By the fall of 1966, when Parsley, Sage, Rosemary and Thyme was released, the nation was in the throes of societal and political upheaval, and Simon vividly, if facetiously, encapsulated that turbulent historical moment on the album’s rollicking sociopolitical send-up, “A Simple Desultory Philippic (Or How I Was Robert McNamara’d Into Submission).” Through the course of the song, Simon name-checked a tumbling litany of names in the headlines, from Martin Luther King Jr. and Gen. Maxwell Taylor to the Beatles and Lenny Bruce, while slipping in a wry reference to the mellowing-out benefits to be derived from a “pint of tea a day” – the kind of tea that was being smoked by ever-increasing numbers of America’s youth.
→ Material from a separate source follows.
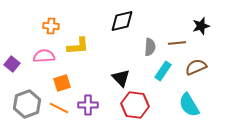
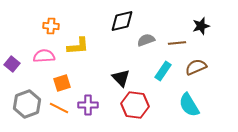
gray semicircle: moved 4 px left, 7 px up; rotated 114 degrees counterclockwise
But just as redolent of the times as its subject matter were the sounds of Parsley, Sage, Rosemary and Thyme, from the baroque acoustic guitar figure and celestial Garfunkel vocal that introduced “Scarborough Fair/Canticle,” which opened the album, to their a cappella reading of “Silent Night,” which closed it. If you were a discerning adolescent or young adult in 1966, you not only owned this album, you wore it out – every word, note, and nuance became permanently lodged in your cranium, as listening to it again will readily demonstrate to any War Baby or Boomer with remaining brain cells.

By 1966, S&G had become their generation’s urbane receptacles of hipness and harsh reality alike, assimilating and then embroidering the zeitgeist of a rich and manic era. At the same time, these two artists, as much as any of their peers, held firmly to the unchanging artistic fundaments of precision, clarity, and beauty. Thus, Parsley, Sage contains some songs that cling stubbornly to their moments in time, and others that are simply timeless. Unquestionably, in their exquisitely nuanced arrangement/adaptation of the traditional “Scarborough Fair” (which Simon had learned on a sabbatical to England), along with the Simon-penned “Cloudy,” “Homeward Bound,” “The Dangling Conversation,” and “For Emily, Whenever I May Find Her,” the duo made some of the loveliest recordings of that or any era. That they accomplished all this with their voices, an acoustic guitar, and the sparest of rhythmic underpinning and melodic ornamentation, remains a remarkable achievement.